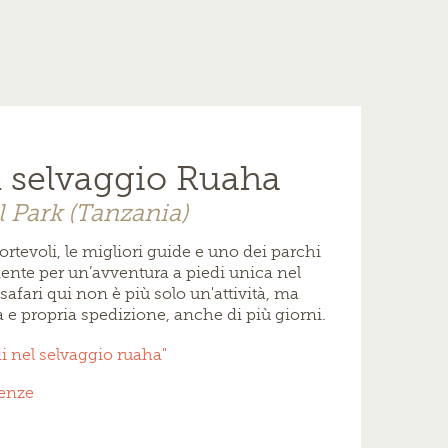
l selvaggio Ruaha
 Park (Tanzania)
rtevoli, le migliori guide e uno dei parchi
nente per un’avventura a piedi unica nel
safari qui non è più solo un'attività, ma
 e propria spedizione, anche di più giorni.
di nel selvaggio ruaha"
ienze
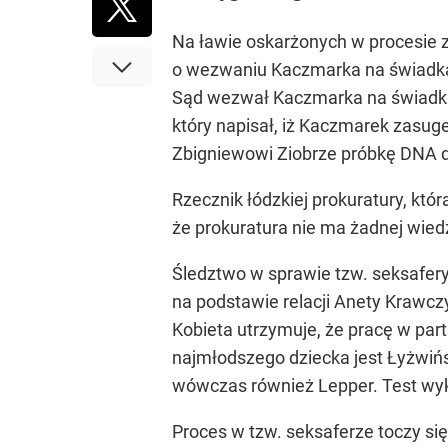
Na ławie oskarżonych w procesie za
o wezwaniu Kaczmarka na świadka 
Sąd wezwał Kaczmarka na świadka 
który napisał, iż Kaczmarek zasug
Zbigniewowi Ziobrze próbkę DNA dz
Rzecznik łódzkiej prokuratury, kt
że prokuratura nie ma żadnej wie
Śledztwo w sprawie tzw. seksafery
na podstawie relacji Anety Krawcz
Kobieta utrzymuje, że pracę w part
najmłodszego dziecka jest Łyżwińs
wówczas również Lepper. Test wykl
Proces w tzw. seksaferze toczy się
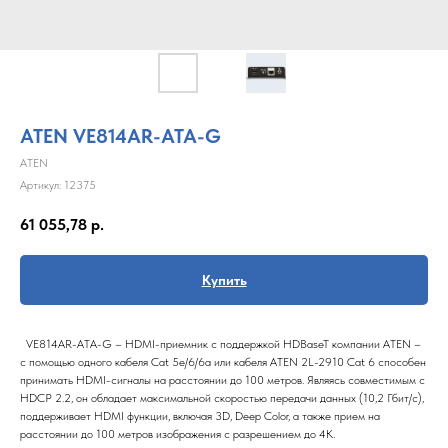
ATEN VE814AR-ATA-G
ATEN
Артикул:
12375
61 055,78
р.
Купить
VE814AR-ATA-G – HDMI-приемник с поддержкой HDBaseT компании ATEN –
с помощью одного кабеля Cat 5e/6/6a или кабеля ATEN 2L-2910 Cat 6 способен
принимать HDMI-сигналы на расстоянии до 100 метров. Являясь совместимым с
HDCP 2.2, он обладает максимальной скоростью передачи данных (10,2 Гбит/с),
поддерживает HDMI функции, включая 3D, Deep Color, а также прием на
расстоянии до 100 метров изображения с разрешением до 4K.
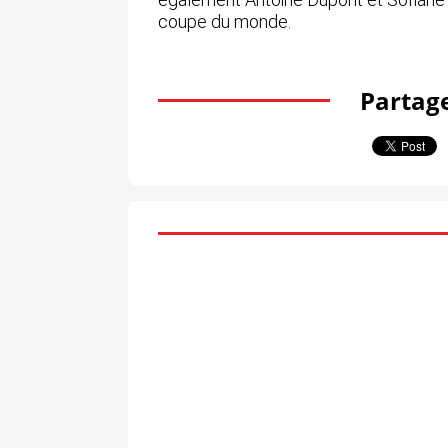
coupe du monde.
Partage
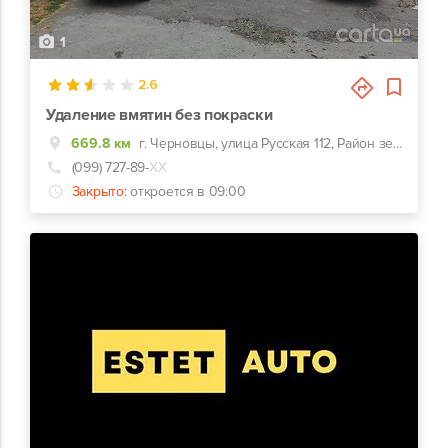
1
2.6
Удаление вмятин без покраски
669.8 км
г. Черновцы, улица Русская 112, Район зелёного базара
(099) 727-89-
ХХ
Закрыто:
откроется в 09:00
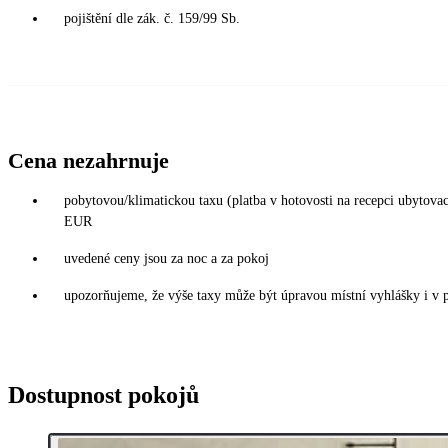
pojištění dle zák. č. 159/99 Sb.
Cena nezahrnuje
pobytovou/klimatickou taxu (platba v hotovosti na recepci ubytova
EUR
uvedené ceny jsou za noc a za pokoj
upozorňujeme, že výše taxy může být úpravou místní vyhlášky i v 
Dostupnost pokojů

————

ABOUT THIS EXERCISE — Word for word, restate the lines from the first line of the material through the line containing "Na ławie oskarżonych w procesie za", with the pictures left out.

ANSWER FOR THE TASK —
l selvaggio Ruaha
 Park (Tanzania)
rtevoli, le migliori guide e uno dei parchi
nente per un’avventura a piedi unica nel
safari qui non è più solo un'attività, ma
 e propria spedizione, anche di più giorni.
di nel selvaggio ruaha"
ienze
Na ławie oskarżonych w procesie za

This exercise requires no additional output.